Steam-assisted gravity drainage (SAGD) is an in situ processing method first introduced by Roger Butler in 1973 as a means of producing heavy oil and bitumen. SAGD involves the use of two parallel and superposed horizontal wells (a well-pair) that are vertically separated by about 5 meters. (See FIG. 1). The SAGD process is roughly described as follows. During the first phase of a SAGD process, sometimes referred to as start-up, steam is circulated between the injector and the producer to establish mobility of fluids between the two wells. Next the production phase of SAGD begins and the steam injection is limited to the injector and oil is produced through the producer. As the steam chamber grows vertically and laterally, viscosity of the bitumen is reduced and the bitumen is drained to the producer below by gravity. Initially, high pressures may be employed, generally around 15 to 20 kPa/meter, to promote vertical development of the steam chamber, which promotes high drainage/production rates. As the steam chamber matures, the pressure of the steam chamber it may be reduced, to help mitigate the rising steam-to-oil ratios caused by heat losses to the overburden/thief zones on top of the reservoir.
As an in situ recovery process, SAGD is very energy intensive largely because the reservoir rock and fluids must be heated enough to lower the viscosity of and mobilize the petroleum. Heat is also lost to over burden and under burden which may contain, water and gas intervals, thus reducing the thermal efficiency of the process. As a result of being energy intensive, SAGD requires a large capital investment in steam generation and water treatment facilities. The operating expense associated with the SAGD process can also be high due to the expense of generating steam and treating produced water. As a result, SAGD is typically operated until the steam-to-oil ratio (and hence the energy intensity) increases to the point where continued operation is either un-economical or otherwise impractical (e.g., incremental recovery from steam injection can no longer be achieved).
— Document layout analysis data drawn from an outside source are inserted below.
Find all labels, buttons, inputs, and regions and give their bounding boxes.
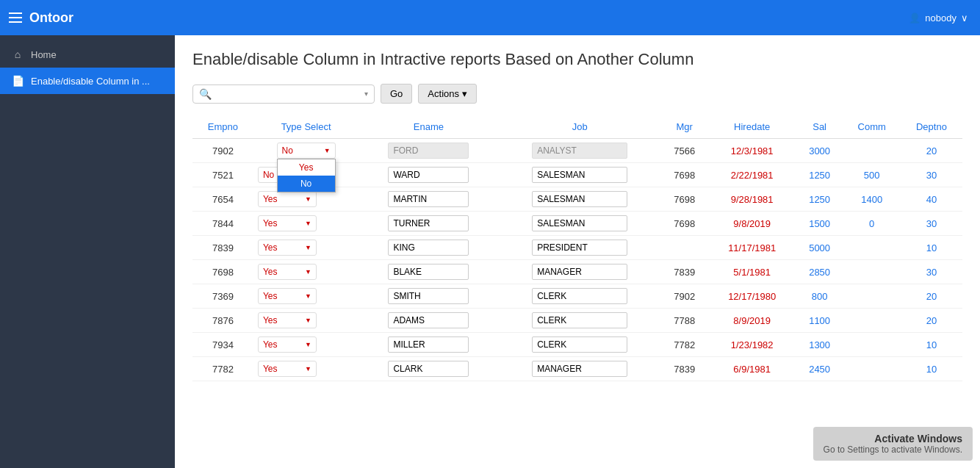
cell-ename[interactable] <box>359 212 498 236</box>
cell-ename[interactable] <box>359 309 498 333</box>
type-select-arrow: ▼ <box>305 244 311 251</box>
ename-input[interactable] <box>388 361 469 377</box>
cell-comm <box>843 284 901 309</box>
cell-ename[interactable] <box>359 163 498 187</box>
sidebar-item-home[interactable]: ⌂ Home <box>0 41 175 68</box>
table-row: 7902No▼YesNo756612/3/1981300020 <box>192 139 962 163</box>
cell-type-select[interactable]: Yes▼ <box>253 236 359 260</box>
cell-job[interactable] <box>498 163 660 187</box>
cell-hiredate: 5/1/1981 <box>708 260 796 284</box>
cell-mgr <box>661 236 708 260</box>
ename-input[interactable] <box>388 312 469 328</box>
cell-job[interactable] <box>498 139 660 163</box>
cell-ename[interactable] <box>359 357 498 381</box>
ename-input[interactable] <box>388 336 469 353</box>
sidebar-item-enable-disable[interactable]: 📄 Enable/disable Column in ... <box>0 68 175 94</box>
sidebar-item-home-label: Home <box>31 49 57 60</box>
type-option-yes[interactable]: Yes <box>278 159 335 176</box>
type-select-menu: YesNo <box>277 159 336 192</box>
job-input[interactable] <box>532 264 627 280</box>
cell-ename[interactable] <box>359 236 498 260</box>
col-header-comm: Comm <box>843 115 901 139</box>
job-input[interactable] <box>532 191 627 207</box>
type-select-trigger[interactable]: No▼ <box>277 143 336 159</box>
cell-job[interactable] <box>498 260 660 284</box>
type-select-trigger[interactable]: Yes▼ <box>258 312 317 328</box>
col-header-empno: Empno <box>192 115 253 139</box>
cell-job[interactable] <box>498 187 660 212</box>
sidebar-nav: ⌂ Home 📄 Enable/disable Column in ... <box>0 35 175 100</box>
ename-input[interactable] <box>388 288 469 304</box>
ename-input[interactable] <box>388 240 469 256</box>
cell-job[interactable] <box>498 212 660 236</box>
activation-message: Go to Settings to activate Windows. <box>824 444 962 455</box>
cell-ename[interactable] <box>359 284 498 309</box>
type-select-trigger[interactable]: Yes▼ <box>258 264 317 280</box>
type-select-trigger[interactable]: Yes▼ <box>258 240 317 256</box>
type-select-trigger[interactable]: Yes▼ <box>258 215 317 231</box>
col-header-deptno: Deptno <box>901 115 962 139</box>
ename-input[interactable] <box>388 215 469 231</box>
type-select-trigger[interactable]: Yes▼ <box>258 288 317 304</box>
type-option-no[interactable]: No <box>278 176 335 192</box>
ename-input[interactable] <box>388 167 469 183</box>
cell-comm <box>843 260 901 284</box>
cell-empno: 7839 <box>192 236 253 260</box>
page-title: Enable/disable Column in Intractive repo… <box>192 50 962 69</box>
job-input[interactable] <box>532 336 627 353</box>
table-row: 7839Yes▼11/17/1981500010 <box>192 236 962 260</box>
cell-comm <box>843 333 901 357</box>
job-input[interactable] <box>532 167 627 183</box>
job-input[interactable] <box>532 240 627 256</box>
hamburger-icon[interactable] <box>9 12 22 23</box>
cell-type-select[interactable]: Yes▼ <box>253 260 359 284</box>
col-header-hiredate: Hiredate <box>708 115 796 139</box>
cell-type-select[interactable]: No▼YesNo <box>253 139 359 163</box>
type-value: Yes <box>263 315 278 325</box>
cell-ename[interactable] <box>359 187 498 212</box>
search-type-dropdown[interactable]: ▾ <box>364 90 368 98</box>
type-value: Yes <box>263 218 278 228</box>
job-input[interactable] <box>532 312 627 328</box>
cell-deptno: 40 <box>901 187 962 212</box>
table-row: 7844Yes▼76989/8/20191500030 <box>192 212 962 236</box>
cell-deptno: 30 <box>901 212 962 236</box>
cell-type-select[interactable]: Yes▼ <box>253 357 359 381</box>
col-header-mgr: Mgr <box>661 115 708 139</box>
cell-empno: 7782 <box>192 357 253 381</box>
go-button[interactable]: Go <box>381 84 412 104</box>
cell-type-select[interactable]: Yes▼ <box>253 212 359 236</box>
job-input[interactable] <box>532 361 627 377</box>
cell-mgr: 7839 <box>661 357 708 381</box>
cell-type-select[interactable]: Yes▼ <box>253 333 359 357</box>
cell-type-select[interactable]: Yes▼ <box>253 309 359 333</box>
cell-job[interactable] <box>498 284 660 309</box>
type-select-dropdown-open[interactable]: No▼YesNo <box>277 143 336 159</box>
type-select-arrow: ▼ <box>305 365 311 372</box>
cell-ename[interactable] <box>359 260 498 284</box>
cell-empno: 7369 <box>192 284 253 309</box>
cell-job[interactable] <box>498 357 660 381</box>
cell-job[interactable] <box>498 333 660 357</box>
col-header-ename: Ename <box>359 115 498 139</box>
actions-button[interactable]: Actions ▾ <box>418 84 477 104</box>
type-value: Yes <box>263 242 278 253</box>
search-input[interactable] <box>215 88 361 99</box>
cell-comm <box>843 309 901 333</box>
type-select-trigger[interactable]: Yes▼ <box>258 191 317 207</box>
type-select-trigger[interactable]: Yes▼ <box>258 361 317 377</box>
cell-job[interactable] <box>498 309 660 333</box>
ename-input[interactable] <box>388 264 469 280</box>
cell-ename[interactable] <box>359 333 498 357</box>
job-input[interactable] <box>532 288 627 304</box>
table-row: 7876Yes▼77888/9/2019110020 <box>192 309 962 333</box>
job-input[interactable] <box>532 215 627 231</box>
type-select-trigger[interactable]: Yes▼ <box>258 336 317 353</box>
cell-mgr: 7902 <box>661 284 708 309</box>
cell-ename[interactable] <box>359 139 498 163</box>
cell-job[interactable] <box>498 236 660 260</box>
ename-input[interactable] <box>388 191 469 207</box>
top-bar: 👤 nobody ∨ <box>175 0 980 35</box>
cell-type-select[interactable]: Yes▼ <box>253 284 359 309</box>
cell-mgr: 7698 <box>661 163 708 187</box>
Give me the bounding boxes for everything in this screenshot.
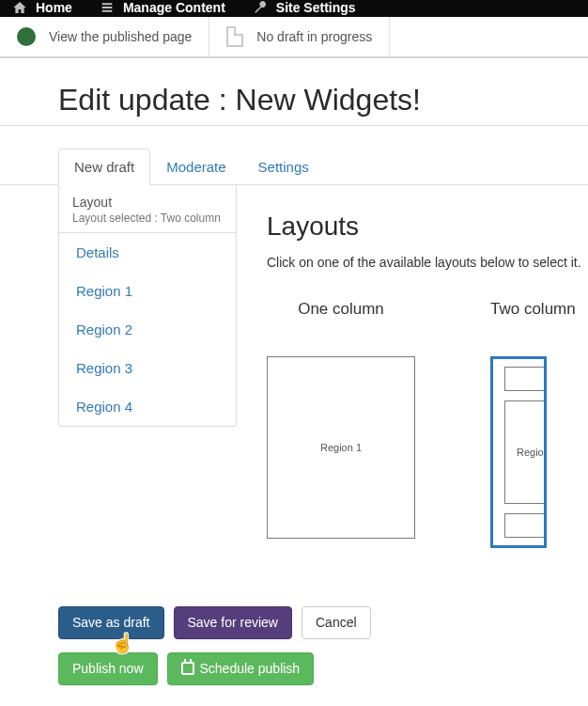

Foam has been used in SAGD to block thief zones, decrease channeling, and improved oil displacement during SAGD. Foam is dispersion of gas in a continuous water phase with thin films (lamella), acting as a separator. Given its sensitivity to oil distribution, foam tends to reside in higher permeability layers with less residual oil. Thermally stable surfactants are essential to maintain the foam life because surfactants stabilize lamella by decreasing the water-gas interfacial tension. Li, et al., have reviewed how chemical additives and foam can enhance SAGD performance. Li et al., “Chemical Additives and Foam to Enhance SAGD Performance,” SPE Canada Heavy Oil Technical Conference, 9-11 June, Calgary, Alberta, Canada (2015).
Eventually, every SAGD chamber (which may be an amalgamation of chambers associated with a number of injectors and producers) reaches the point at which economic steam injection operations become impractical. At this point, the SAGD wells are placed in what industry frequently refers to as “blowdown” in which steam injection into the steam chamber typically ceases or is significantly reduced. During blowdown, reservoir pressure must typically be maintained in order to continue producing oil from other locations in the reservoir.
Non-condensable gas (NCG) has been injected by operators to maintain pressure in SAGD operations during mid-late life development stages of SAGD. Meg Energy at their Christina Lake project has co-injected methane with steam as early as at 30% recovery of the drainage area OOIP. Cenovus Energy has performed multiple methane co-injection projects at their Foster Creek and Christina Lake projects. NCG was injected at UTF Phase B, during the wind-down of those wells. Multiple authors have discussed NCG blowdown. See, e.g., Zhao et al., “Numerical Study and Economic Evaluation of SAGD Wind-Down Methods,” Journal of Canadian Petroleum Technology, 42(1): 53-57 (2003).
There is a need to improve SAGD methods during blowdown. Improved SAGD blowdown is required to reduce capital expenses during late stage SAGD operations, improve production from nearby less mature SAGD operations, and improve oil recovery economics including reduced SOR, reduced NCG, and improved thermal efficiency.